In an article published in the journal Science, leading researchers from the University of Waterloo, University of Toronto, Yale University and the University of Pennsylvania looked at how artificial intelligence (AI) – large language models or LLMs, in particular – could change the nature of their work.
“What we wanted to explore in this article is how social science research practices can be adapted, even reinvented, to harness the power of AI,” said Igor Grossmann, professor of psychology at Waterloo.
Grossmann and colleagues note that large language models trained on vast amounts of text data are increasingly capable of simulating human-like responses and behaviours. This offers novel opportunities for testing theories and hypotheses about human behaviour at great scale and speed.
Traditionally, social sciences rely on a range of methods, including questionnaires, behavioral tests, observational studies, and experiments. A common goal in social science research is to obtain a generalized representation of characteristics of individuals, groups, cultures, and their dynamics. With the advent of advanced AI systems, the landscape of data collection in social sciences may shift.
“AI models can represent a vast array of human experiences and perspectives, possibly giving them a higher degree of freedom to generate diverse responses than conventional human participant methods, which can help to reduce generalizability concerns in research,” said Grossmann.
“LLMs might supplant human participants for data collection,” said UPenn psychology professor Philip Tetlock. “In fact, LLMs have already demonstrated their ability to generate realistic survey responses concerning consumer behaviour. Large language models will revolutionize human-based forecasting in the next 3 years. It won’t make sense for humans unassisted by AIs to venture probabilistic judgments in serious policy debates. I put an 90% chance on that. Of course, how humans react to all of that is another matter.”
While opinions on the feasibility of this application of advanced AI systems vary, studies using simulated participants could be used to generate novel hypotheses that could then be confirmed in human populations.
But the researchers warn of some of the possible pitfalls in this approach – including the fact that LLMs are often trained to exclude socio-cultural biases that exist for real-life humans. This means that sociologists using AI in this way couldn’t study those biases.

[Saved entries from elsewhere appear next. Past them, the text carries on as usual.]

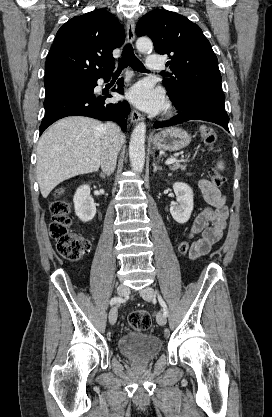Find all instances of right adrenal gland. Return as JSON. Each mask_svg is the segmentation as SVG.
<instances>
[{
	"label": "right adrenal gland",
	"instance_id": "2a0ac1e0",
	"mask_svg": "<svg viewBox=\"0 0 272 417\" xmlns=\"http://www.w3.org/2000/svg\"><path fill=\"white\" fill-rule=\"evenodd\" d=\"M100 177H101V178H105V177H106V175H105V174H103V173H100Z\"/></svg>",
	"mask_w": 272,
	"mask_h": 417
}]
</instances>
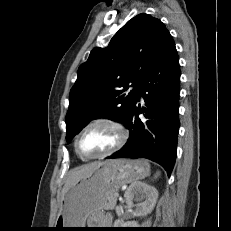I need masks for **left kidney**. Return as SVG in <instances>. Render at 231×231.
<instances>
[{"label":"left kidney","mask_w":231,"mask_h":231,"mask_svg":"<svg viewBox=\"0 0 231 231\" xmlns=\"http://www.w3.org/2000/svg\"><path fill=\"white\" fill-rule=\"evenodd\" d=\"M124 197L128 207L134 208L132 210L134 215L146 216L151 213L157 202L158 191L145 183H135L129 186Z\"/></svg>","instance_id":"obj_1"}]
</instances>
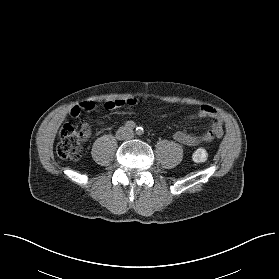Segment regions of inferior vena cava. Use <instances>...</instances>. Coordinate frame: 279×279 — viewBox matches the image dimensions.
<instances>
[{"label":"inferior vena cava","instance_id":"1","mask_svg":"<svg viewBox=\"0 0 279 279\" xmlns=\"http://www.w3.org/2000/svg\"><path fill=\"white\" fill-rule=\"evenodd\" d=\"M130 137H132V132L131 131H125L121 136H118V139L122 140V139H128Z\"/></svg>","mask_w":279,"mask_h":279}]
</instances>
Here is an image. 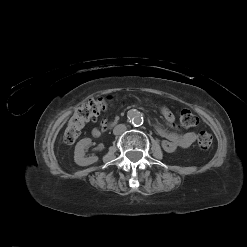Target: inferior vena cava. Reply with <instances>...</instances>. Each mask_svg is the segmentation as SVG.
Instances as JSON below:
<instances>
[{
    "label": "inferior vena cava",
    "instance_id": "602c4592",
    "mask_svg": "<svg viewBox=\"0 0 247 247\" xmlns=\"http://www.w3.org/2000/svg\"><path fill=\"white\" fill-rule=\"evenodd\" d=\"M126 126L124 125V124H119V125H117V126H115L114 127V129H113V134L114 135H120V134H122L123 132H125L126 131Z\"/></svg>",
    "mask_w": 247,
    "mask_h": 247
}]
</instances>
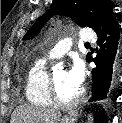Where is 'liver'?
Instances as JSON below:
<instances>
[{
  "label": "liver",
  "mask_w": 122,
  "mask_h": 123,
  "mask_svg": "<svg viewBox=\"0 0 122 123\" xmlns=\"http://www.w3.org/2000/svg\"><path fill=\"white\" fill-rule=\"evenodd\" d=\"M60 117L57 109L22 105L13 112L11 123H57Z\"/></svg>",
  "instance_id": "6515ba94"
}]
</instances>
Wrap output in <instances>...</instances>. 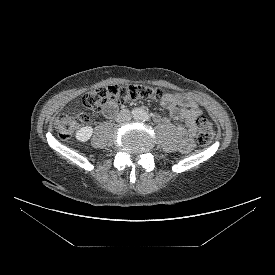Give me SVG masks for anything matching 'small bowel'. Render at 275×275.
Returning a JSON list of instances; mask_svg holds the SVG:
<instances>
[{
  "label": "small bowel",
  "mask_w": 275,
  "mask_h": 275,
  "mask_svg": "<svg viewBox=\"0 0 275 275\" xmlns=\"http://www.w3.org/2000/svg\"><path fill=\"white\" fill-rule=\"evenodd\" d=\"M162 106L169 111L172 119L183 122L177 126L180 137V150L189 152L194 146V135L196 132V120L201 115L200 106L192 98L180 93H167L161 99ZM118 111L116 101L108 102L102 108L105 117L111 118Z\"/></svg>",
  "instance_id": "c3829d8e"
}]
</instances>
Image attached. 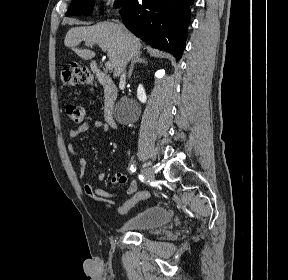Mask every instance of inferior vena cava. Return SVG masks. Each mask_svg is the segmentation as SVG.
<instances>
[{
    "label": "inferior vena cava",
    "mask_w": 288,
    "mask_h": 280,
    "mask_svg": "<svg viewBox=\"0 0 288 280\" xmlns=\"http://www.w3.org/2000/svg\"><path fill=\"white\" fill-rule=\"evenodd\" d=\"M121 26H122V25H121ZM126 63H127V62H125V65H126ZM124 76H125V73H123V77H124Z\"/></svg>",
    "instance_id": "1"
}]
</instances>
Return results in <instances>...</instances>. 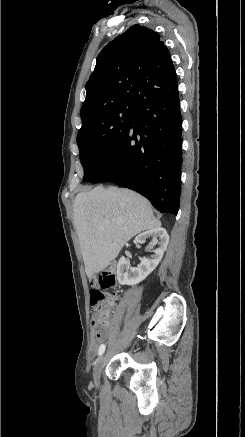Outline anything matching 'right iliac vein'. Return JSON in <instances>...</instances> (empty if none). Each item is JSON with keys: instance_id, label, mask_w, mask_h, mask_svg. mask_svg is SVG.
<instances>
[{"instance_id": "obj_1", "label": "right iliac vein", "mask_w": 245, "mask_h": 437, "mask_svg": "<svg viewBox=\"0 0 245 437\" xmlns=\"http://www.w3.org/2000/svg\"><path fill=\"white\" fill-rule=\"evenodd\" d=\"M105 359H106V354H103L100 357V359L98 360V362L96 363L95 367H94L93 378H94V382L96 384L99 383L100 373H101V370H102V368L104 366Z\"/></svg>"}]
</instances>
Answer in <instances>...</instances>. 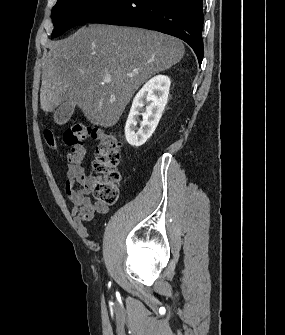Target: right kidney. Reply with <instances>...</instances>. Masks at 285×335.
<instances>
[{
	"instance_id": "1",
	"label": "right kidney",
	"mask_w": 285,
	"mask_h": 335,
	"mask_svg": "<svg viewBox=\"0 0 285 335\" xmlns=\"http://www.w3.org/2000/svg\"><path fill=\"white\" fill-rule=\"evenodd\" d=\"M170 84L168 76H155L136 94L125 126L126 140L133 148L143 146L156 130L167 104ZM139 116H143V122L136 132Z\"/></svg>"
}]
</instances>
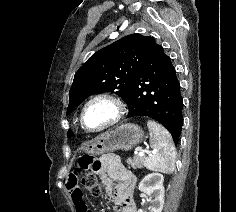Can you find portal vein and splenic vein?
Segmentation results:
<instances>
[{
    "label": "portal vein and splenic vein",
    "mask_w": 236,
    "mask_h": 212,
    "mask_svg": "<svg viewBox=\"0 0 236 212\" xmlns=\"http://www.w3.org/2000/svg\"><path fill=\"white\" fill-rule=\"evenodd\" d=\"M148 153H151V152H148ZM135 154H138L140 156H143L144 155V150L141 149V148H136L135 149Z\"/></svg>",
    "instance_id": "1"
}]
</instances>
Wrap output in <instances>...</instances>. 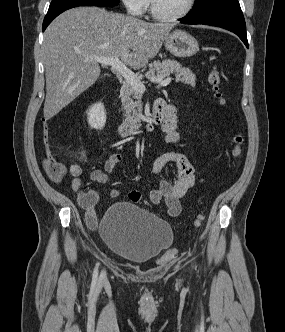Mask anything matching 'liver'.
Wrapping results in <instances>:
<instances>
[{
	"mask_svg": "<svg viewBox=\"0 0 285 332\" xmlns=\"http://www.w3.org/2000/svg\"><path fill=\"white\" fill-rule=\"evenodd\" d=\"M171 28L99 7L59 15L44 33L45 120L100 78L99 64L91 58L118 57L124 65L140 69L157 55Z\"/></svg>",
	"mask_w": 285,
	"mask_h": 332,
	"instance_id": "liver-1",
	"label": "liver"
}]
</instances>
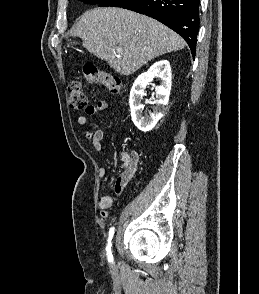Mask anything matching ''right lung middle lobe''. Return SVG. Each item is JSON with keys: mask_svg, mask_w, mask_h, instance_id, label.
Here are the masks:
<instances>
[{"mask_svg": "<svg viewBox=\"0 0 259 294\" xmlns=\"http://www.w3.org/2000/svg\"><path fill=\"white\" fill-rule=\"evenodd\" d=\"M86 4H99L100 7H109V6H115V7H121L125 3H127L129 0H81Z\"/></svg>", "mask_w": 259, "mask_h": 294, "instance_id": "1", "label": "right lung middle lobe"}]
</instances>
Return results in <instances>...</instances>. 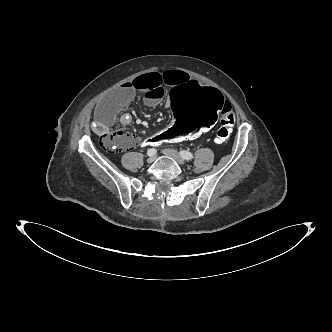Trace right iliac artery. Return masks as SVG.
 <instances>
[{"mask_svg":"<svg viewBox=\"0 0 332 332\" xmlns=\"http://www.w3.org/2000/svg\"><path fill=\"white\" fill-rule=\"evenodd\" d=\"M157 153V150L155 149V148H150V149H148V151H147V155L148 156H153V155H155Z\"/></svg>","mask_w":332,"mask_h":332,"instance_id":"1","label":"right iliac artery"}]
</instances>
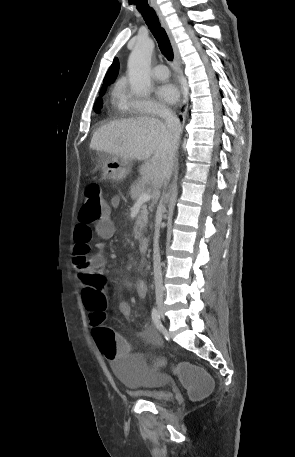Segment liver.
Wrapping results in <instances>:
<instances>
[{"instance_id":"1","label":"liver","mask_w":295,"mask_h":457,"mask_svg":"<svg viewBox=\"0 0 295 457\" xmlns=\"http://www.w3.org/2000/svg\"><path fill=\"white\" fill-rule=\"evenodd\" d=\"M90 149L129 161H143L142 180L158 189L173 165L177 141L159 119L138 117L103 125L94 133Z\"/></svg>"}]
</instances>
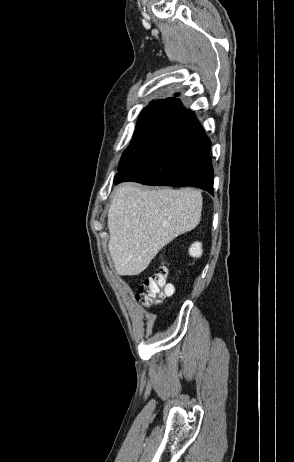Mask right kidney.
Masks as SVG:
<instances>
[{"mask_svg": "<svg viewBox=\"0 0 294 462\" xmlns=\"http://www.w3.org/2000/svg\"><path fill=\"white\" fill-rule=\"evenodd\" d=\"M202 244L200 242H195L189 248V254L194 258H199L202 255Z\"/></svg>", "mask_w": 294, "mask_h": 462, "instance_id": "right-kidney-1", "label": "right kidney"}]
</instances>
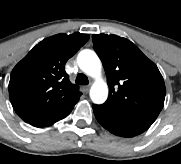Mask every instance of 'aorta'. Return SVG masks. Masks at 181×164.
<instances>
[{"mask_svg": "<svg viewBox=\"0 0 181 164\" xmlns=\"http://www.w3.org/2000/svg\"><path fill=\"white\" fill-rule=\"evenodd\" d=\"M79 68L94 78L90 89V98L95 104H102L108 97V86L101 78L102 64L97 54L89 49L82 50L77 57Z\"/></svg>", "mask_w": 181, "mask_h": 164, "instance_id": "aorta-1", "label": "aorta"}]
</instances>
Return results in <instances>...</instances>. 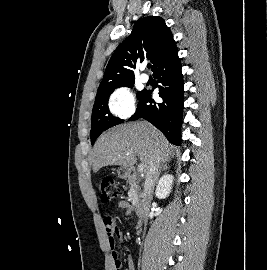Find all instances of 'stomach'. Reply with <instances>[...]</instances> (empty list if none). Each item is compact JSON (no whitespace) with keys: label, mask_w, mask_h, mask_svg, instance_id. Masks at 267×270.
<instances>
[{"label":"stomach","mask_w":267,"mask_h":270,"mask_svg":"<svg viewBox=\"0 0 267 270\" xmlns=\"http://www.w3.org/2000/svg\"><path fill=\"white\" fill-rule=\"evenodd\" d=\"M129 169L128 168H125V167H120L117 169V174H118V177L122 178V179H125L129 176Z\"/></svg>","instance_id":"obj_1"}]
</instances>
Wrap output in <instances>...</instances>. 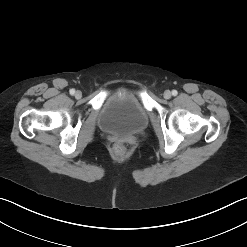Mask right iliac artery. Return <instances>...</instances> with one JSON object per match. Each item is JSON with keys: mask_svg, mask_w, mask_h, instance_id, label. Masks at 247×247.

Professor Dawn Parker, a co-author on the article from the University of Waterloo, notes that researchers will need to establish guidelines for the governance of LLMs in research.
“Pragmatic concerns with data quality, fairness, and equity of access to the powerful AI systems will be substantial,” Parker said. “So, we must ensure that social science LLMs, like all scientific models, are open-source, meaning that their algorithms and ideally data are available to all to scrutinise, test, and modify. Only by maintaining transparency and replicability can we ensure that AI-assisted social science research truly contributes to our understanding of human experience.”